Esta intención se imbrica con metafóricas observaciones sobre la sociedad. Las casas, muchas aún en etapa de construcción, traslucen la intimidad de sus habitantes mediante unos plásticos que hacen de improvisados muros.

La problematización del afuera y el adentro, de lo privado con lo público, hace eco en la inocencia de un grupo de familias intentando construir comunidad, mientras parte importante de un país creía factible la restitución de un orden democrático transparente. 

Esta lectura, si bien posible, no deja de exigir cierto forcejeo, ya que se trata de un grupo humano que deliberadamente opta por vivir en los contrafuertes cordilleranos, artistas y lutieres, personas que se alejan del centro, ante la alternativa de una vida distinta, pero también desviada de los contextos, los debates, lo político de una ciudad. 

Aunque Sofía y sus amigos puedan representar ese cuerpo social expectante a las posibilidades de una nueva realidad finalizada la dictadura, la decisión de transportar la narración fuera del espacio político urbano le quita fuerza al comentario por lo colectivo, potenciando más la narración desde lo individual. Y el contacto con la alteridad, una población situada a faldas del cerro se vuelve uno de los puntos menos logrados de la película, ya que no se termina de dibujar a ese otro, las empleadas, los jardineros, que aparecen como sujetos marginales provenientes de un tiempo y espacio diferente, representantes de una amenaza un tanto confusa.

No obstante lo anterior, Tarde para morir joven configura un acercamiento atractivo para un sistema demasiado ocupado con la persecución de una verdad totémica. Si bien aún vivimos en un país que no termina de despejar el velo del secretismo en torno la violencia política y el terrorismo de Estado, arrojarle al cine contemporáneo una responsabilidad esencial de esa deuda es limitar demasiado sus posibilidades creativas. Más nos vale dejar que las obras hablen desde sí, y cuestionarlas a partir de sus méritos o falencias intrínsecas. 
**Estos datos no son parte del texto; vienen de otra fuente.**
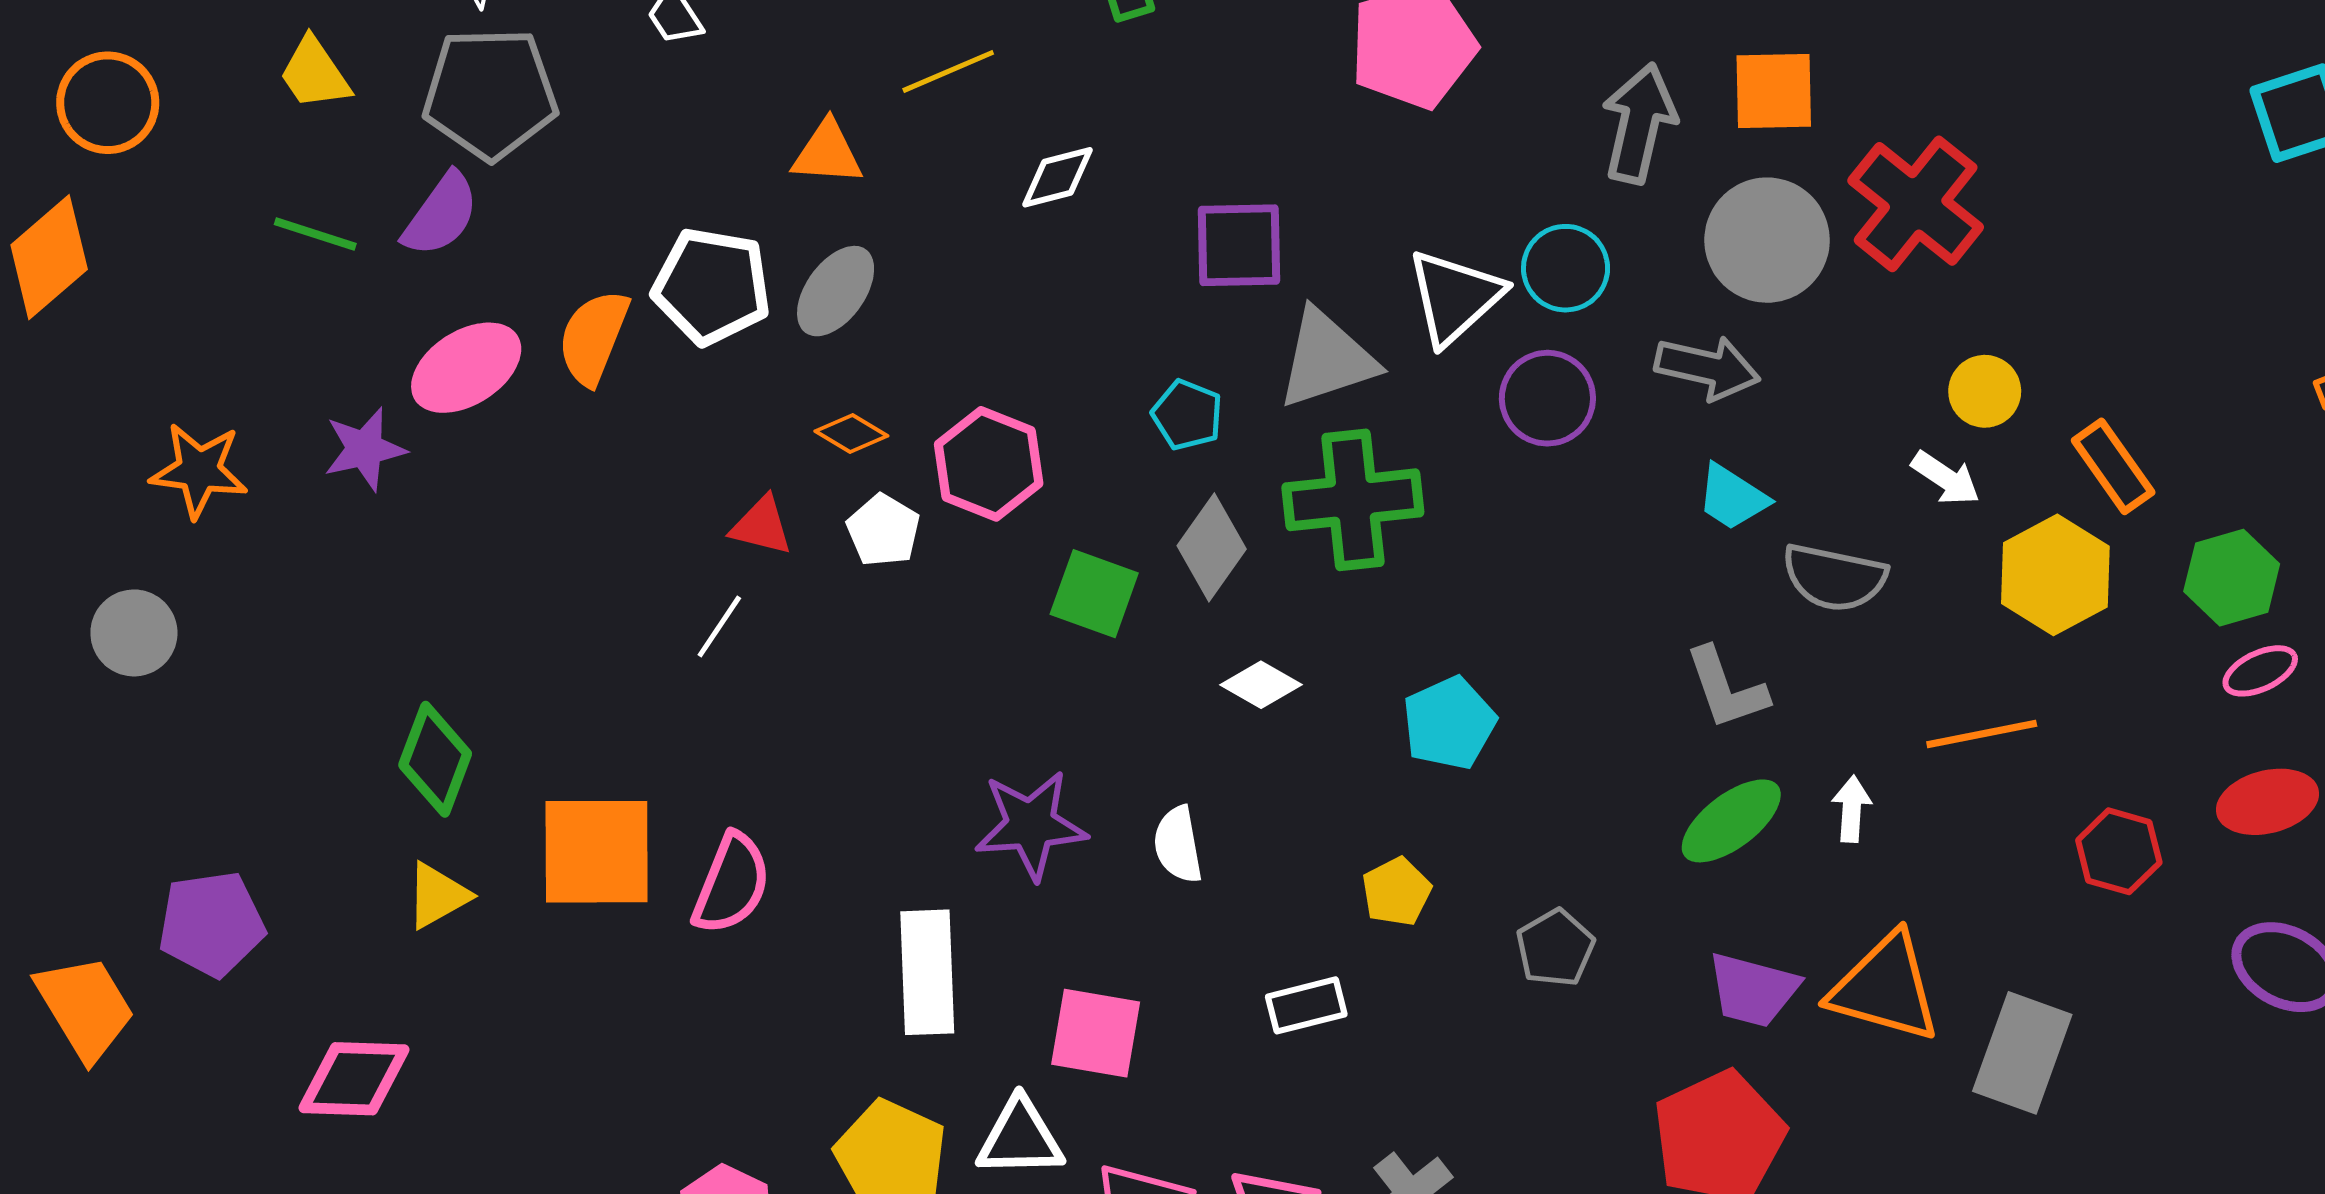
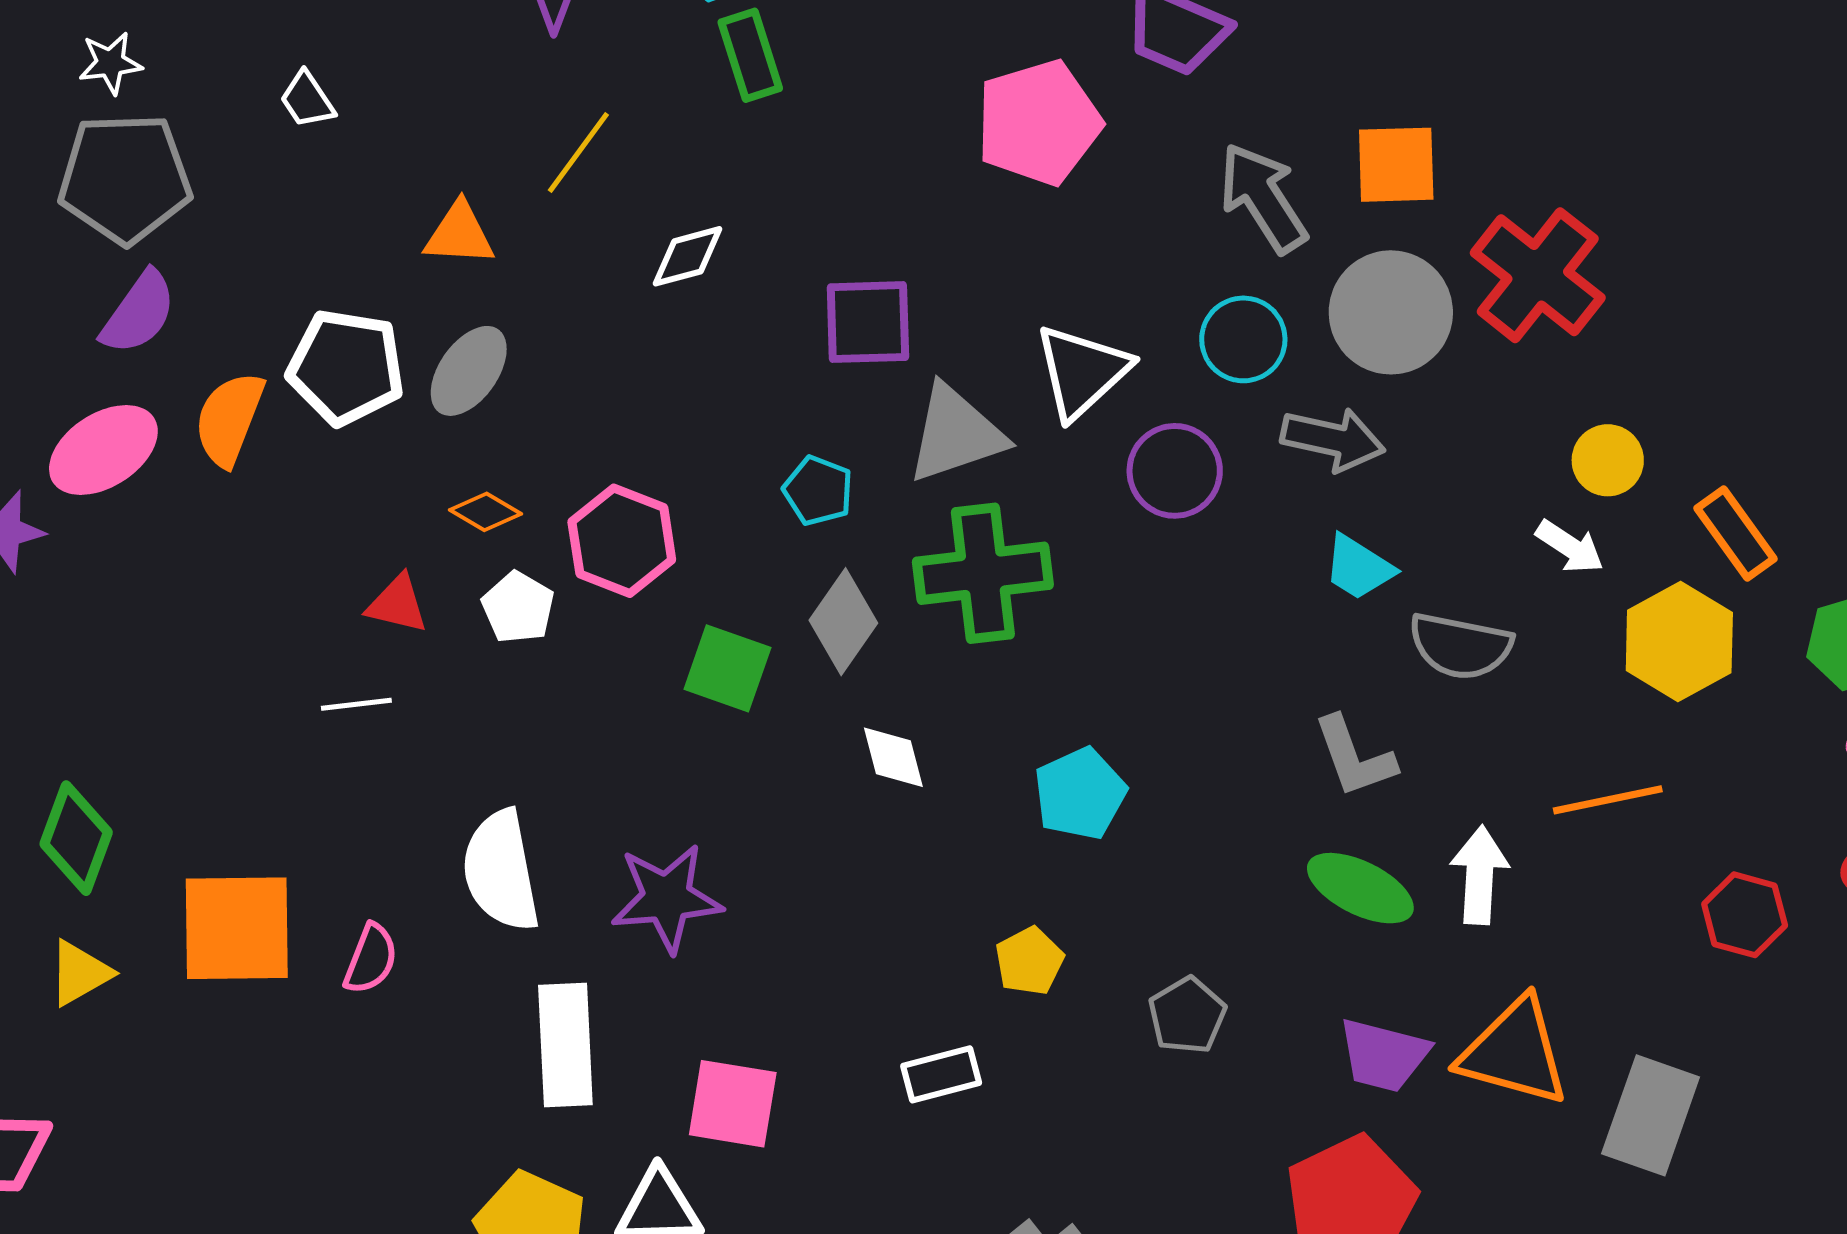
yellow line: (948, 71) -> (578, 152), turned -30
gray arrow: (1639, 123) -> (1263, 198), turned -45
purple semicircle: (441, 215) -> (139, 313), moved
cyan circle: (1566, 268) -> (1243, 339), moved
white line: (719, 627) -> (356, 704), turned 50
white diamond: (1261, 685) -> (893, 757), turned 46
white arrow: (1852, 809) -> (1480, 875), size x1.5
green ellipse: (1731, 821) -> (1360, 888), turned 64
white semicircle: (1178, 845) -> (501, 871), moved, size x1.6
pink semicircle: (732, 884) -> (371, 959), size x0.7

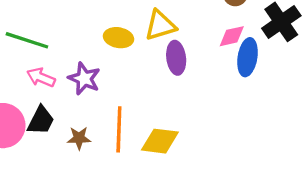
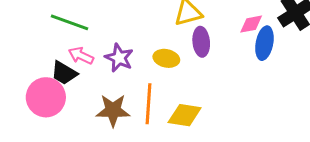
yellow ellipse: (118, 38) -> (166, 58), moved
black trapezoid: (41, 121) -> (64, 73), moved, turned 92
brown star: (79, 138) -> (113, 110), size x1.6

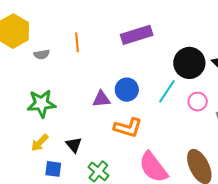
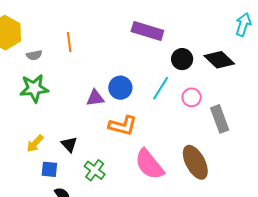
purple rectangle: (137, 35) -> (147, 31), moved, turned 36
black circle: (189, 63) -> (182, 59), size x0.7
green star: (41, 104) -> (34, 88), moved

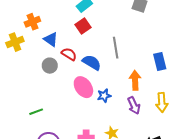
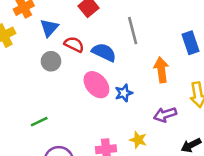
blue triangle: (51, 39) -> (49, 28), turned 42
purple arrow: (134, 105) -> (165, 115), moved, turned 102

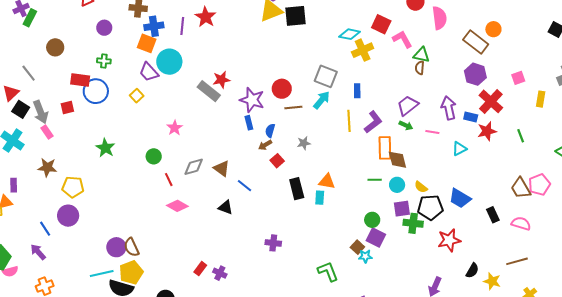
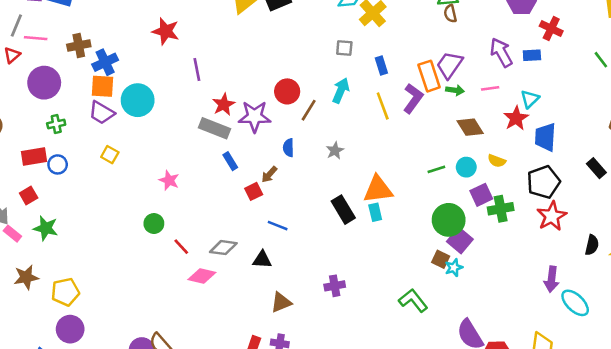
purple line: (182, 26) -> (197, 69), moved
purple circle: (104, 28) -> (44, 83), size x1.6
purple trapezoid: (149, 72) -> (102, 113), moved
gray square: (326, 76) -> (344, 48), moved, size x0.6
red star: (221, 80) -> (224, 104), moved
blue circle: (96, 91) -> (58, 164), size x0.6
gray rectangle: (209, 91) -> (214, 128), moved
red cross: (491, 101) -> (551, 29), size x0.7
brown line: (293, 107) -> (309, 110), turned -36
blue rectangle: (249, 123) -> (230, 161), moved
red star: (487, 131) -> (516, 118), moved
brown arrow: (265, 145) -> (269, 174), moved
green star: (105, 148) -> (46, 228), moved
orange rectangle: (385, 148) -> (429, 76), moved
brown diamond: (397, 160) -> (470, 127), moved
red square: (277, 161) -> (254, 191), moved, turned 32
gray diamond: (194, 167) -> (223, 248), moved, turned 40
brown triangle: (222, 168) -> (281, 302), moved, turned -42
orange triangle: (327, 181) -> (378, 189), size x1.4
blue trapezoid: (460, 198) -> (545, 137), moved, turned 80
black pentagon: (430, 207) -> (544, 182), moved
green circle: (372, 220) -> (449, 220), size x1.6
purple square: (376, 237) -> (460, 240), turned 30

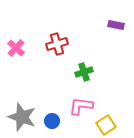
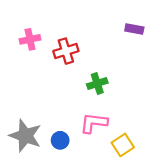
pink cross: (16, 48) -> (30, 39), moved, turned 36

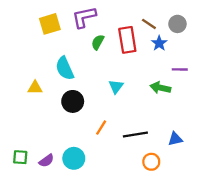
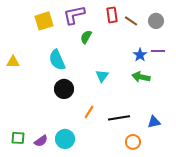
red rectangle: (127, 40) -> (112, 15), moved, size x0.7
blue star: (159, 43) -> (140, 55), moved
purple line: (180, 69) -> (158, 51), moved
yellow triangle: (35, 88) -> (13, 62), moved

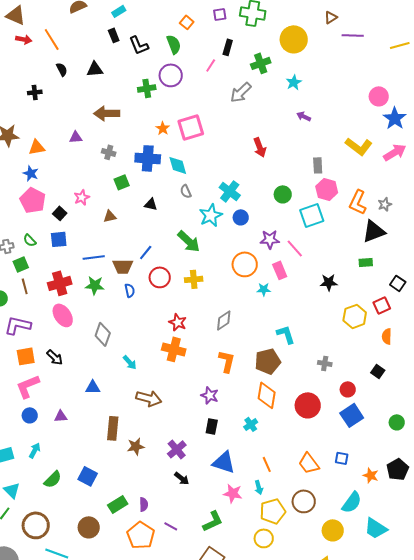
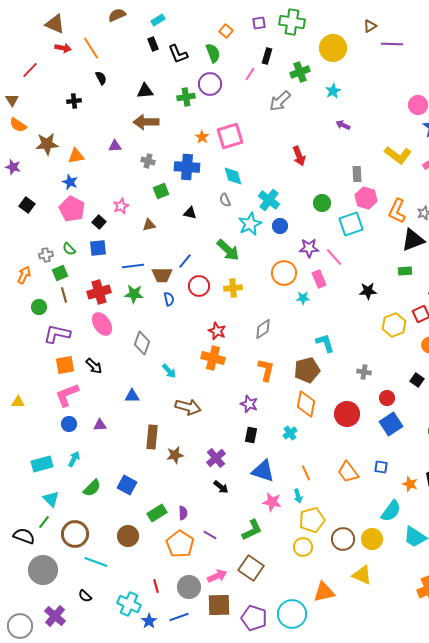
black triangle: (95, 69) -> (145, 91), moved
cyan diamond: (178, 165) -> (233, 176), moved
brown circle: (304, 501) -> (343, 539), moved

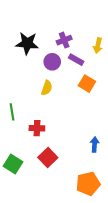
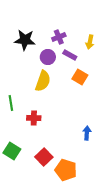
yellow semicircle: (47, 88) -> (43, 81), size x1.5
red square: (48, 157) -> (44, 157), moved
orange pentagon: (88, 184) -> (66, 170), moved, turned 30

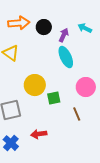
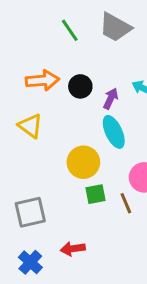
yellow circle: (35, 85) -> (83, 162), moved
brown line: (77, 114) -> (126, 203), moved

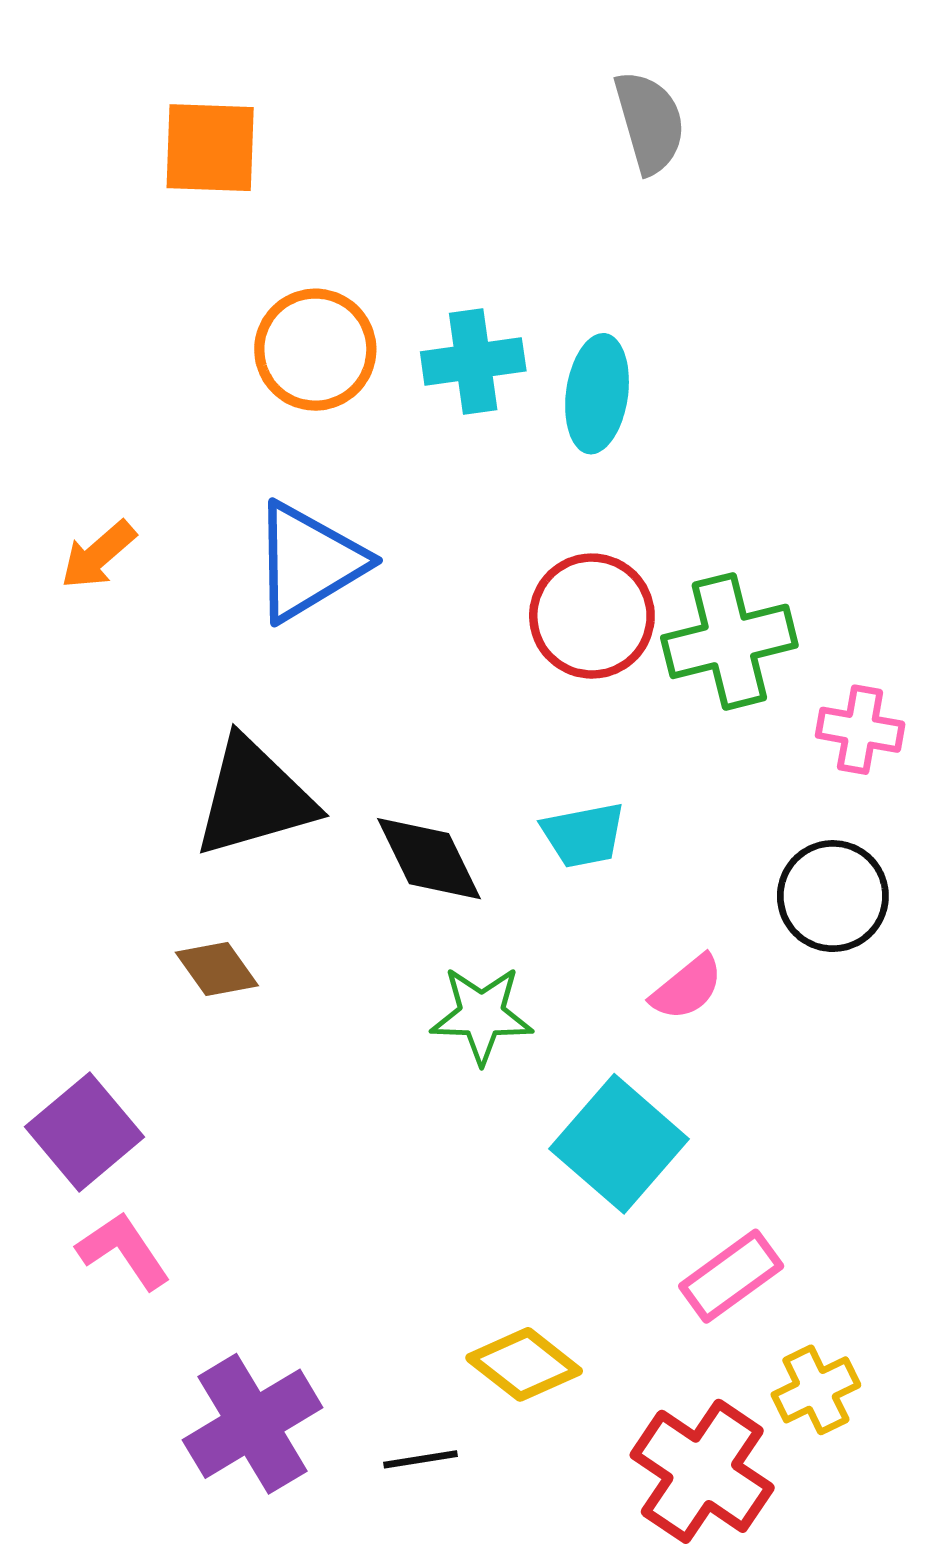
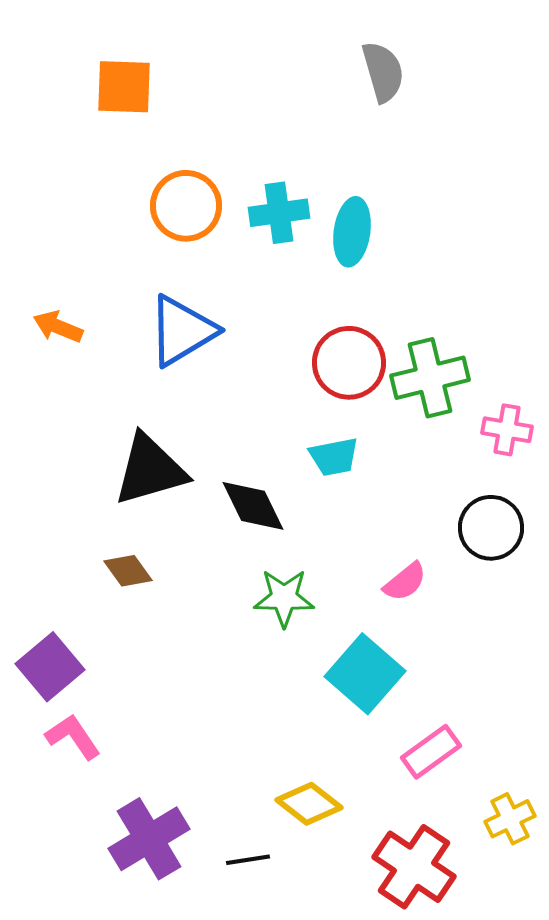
orange arrow: (98, 555) -> (58, 327), turned 63
cyan trapezoid: (583, 835) -> (334, 457), moved
yellow cross: (816, 1390) -> (510, 819), moved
En este caso, la nostalgia por los tiempos muertos de la juventud es capaz de evocar emotivamente un pasado convulso, todavía no resuelto, pero que tampoco se propone resolver. PP

Tarde para morir joven. 2018. Directora: Dominga Sotomayor. Reparto: Demian Hernández, Matías Oviedo, Antar Machado, Antonia Zegers, Ayal Meyer. Productoras: Cinestación, RT Features, Ruda Cine, Circe Films. 110 min. Chile.